Court of Appeals of Ohio, Eleventh District, Trumbull County
Sep 30, 1999
No. 97-T-0230 (Ohio Ct. App. Sep. 30, 1999)

Opinion

No. 97-T-0230.

September 30, 1999.

CHARACTER OF PROCEEDINGS: Criminal Appeal from the Court of Common Pleas, Case No. 96 CR 592.

JUDGMENT: Affirmed.

DENNIS WATKINS, TRUMBULL COUNTY PROSECUTOR, LUWAYNE ANNOS, ASSISTANT PROSECUTOR, for plaintiff-appellee.

ATTY. MICHAEL A. PARTLOW, for defendant-appellant.

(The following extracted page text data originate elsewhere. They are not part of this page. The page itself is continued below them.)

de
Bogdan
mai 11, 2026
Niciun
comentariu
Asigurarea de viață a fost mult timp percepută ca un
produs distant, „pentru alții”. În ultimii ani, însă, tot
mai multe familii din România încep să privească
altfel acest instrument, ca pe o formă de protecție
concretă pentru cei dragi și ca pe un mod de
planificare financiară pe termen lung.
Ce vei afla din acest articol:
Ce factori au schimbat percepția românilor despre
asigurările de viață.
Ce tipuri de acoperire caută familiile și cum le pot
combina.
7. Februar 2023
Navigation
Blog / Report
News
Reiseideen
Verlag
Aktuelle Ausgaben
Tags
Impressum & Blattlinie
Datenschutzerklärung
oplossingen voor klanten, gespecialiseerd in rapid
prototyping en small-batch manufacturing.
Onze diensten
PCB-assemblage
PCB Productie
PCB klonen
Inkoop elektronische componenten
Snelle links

HON. DONALD R. FORD, P.J., HON. ROBERT A. NADER, J., HON. WILLIAM M. O'NEILL, J.


OPINION

Appellant, Robert Stambaugh, appeals a judgment of the Trumbull County Court of Common Pleas wherein appellant was found guilty of aggravated arson in violation of R.C. 2909.02(A)(1) and (A)(2).

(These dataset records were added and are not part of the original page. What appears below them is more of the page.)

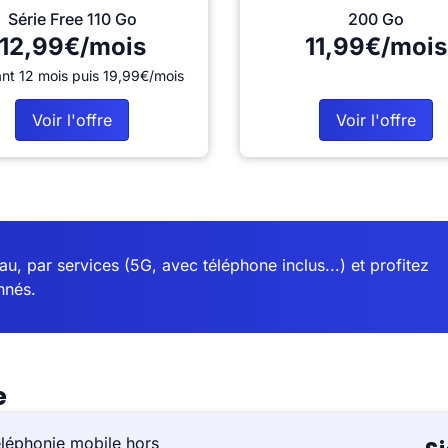
Série Free 110 Go
200 Go
12,99€/mois
11,99€/mois
nt 12 mois puis 19,99€/mois
Voir l'offre
Voir l'offre
u, par services (5G, avec téléphone inclus...) et profitez
nnés.
e
éléphonie mobile hors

The following facts are relevant to a determination of this appeal. On August 30, 1996, at approximately 1:00 p.m., appellant left his home at 3309 Anderson Morris Road in Liberty Township, Trumbull County, Ohio, to go to the Family Dollar Store and McDonalds. At 1:50 p.m., a fire was reported at appellant's home by a passing police officer. The Liberty Township Fire Department arrived on the scene at approximately 1:58 p.m. and were able to successfully extinguish the fire.

Liberty Township Fire Chief Roger Difrangia entered the residence and discovered that someone had left the oven on, and that an aerosol can and what looked to be an alarm clock wrapped in duct tape were found inside the oven. Additionally, two containers of gasoline were found on the staircase to the second floor. Due to the suspicious nature of the fire, the Metro Arson Task Force was immediately summoned to appellant's home to conduct an investigation. They brought an accelerant-detecting canine named Ninja with them to appellant's residence. The dog identified eleven different areas of the house as containing accelerants which may have been used to intentionally set the fire.

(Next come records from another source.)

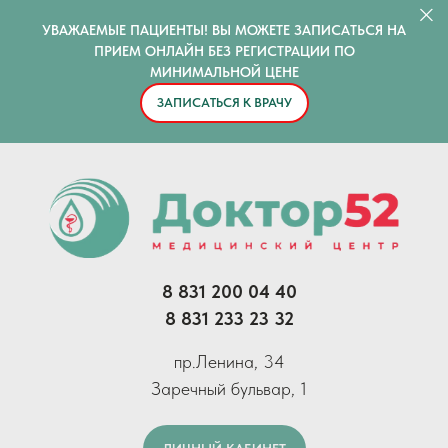
УВАЖАЕМЫЕ ПАЦИЕНТЫ! ВЫ МОЖЕТЕ ЗАПИСАТЬСЯ НА
ПРИЕМ ОНЛАЙН БЕЗ РЕГИСТРАЦИИ ПО
МИНИМАЛЬНОЙ ЦЕНЕ
ЗАПИСАТЬСЯ К ВРАЧУ
8 831 200 04 40
8 831 233 23 32
пр.Ленина, 34
Заречный бульвар, 1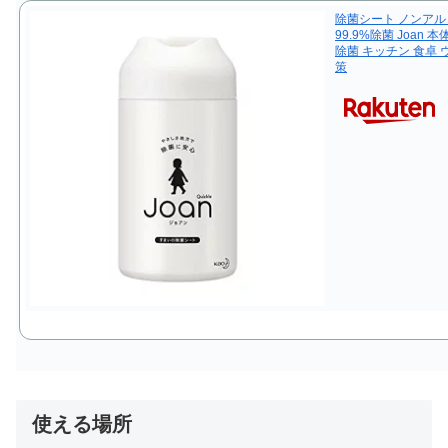
除菌シート ノンアル
99.9%除菌 Joan 
除菌 キッチン 食卓 
策
使える場所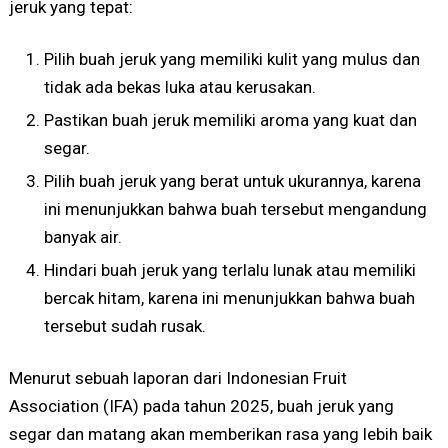
jeruk yang tepat:
Pilih buah jeruk yang memiliki kulit yang mulus dan
tidak ada bekas luka atau kerusakan.
Pastikan buah jeruk memiliki aroma yang kuat dan
segar.
Pilih buah jeruk yang berat untuk ukurannya, karena
ini menunjukkan bahwa buah tersebut mengandung
banyak air.
Hindari buah jeruk yang terlalu lunak atau memiliki
bercak hitam, karena ini menunjukkan bahwa buah
tersebut sudah rusak.
Menurut sebuah laporan dari Indonesian Fruit
Association (IFA) pada tahun 2025, buah jeruk yang
segar dan matang akan memberikan rasa yang lebih baik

When appellant returned to his residence, he was asked to remove his shoes. He willingly complied. Appellant's shoes were then placed in a "line-up" with other shoes. Ninja picked appellant's shoes out of the line-up as the only shoes that were positive for an accelerant. Subsequently, a tee-shirt found in appellant's automobile, and his shoes, were sent to the State Fire Marshall's Office for examination and it was confirmed that both had kerosene on them.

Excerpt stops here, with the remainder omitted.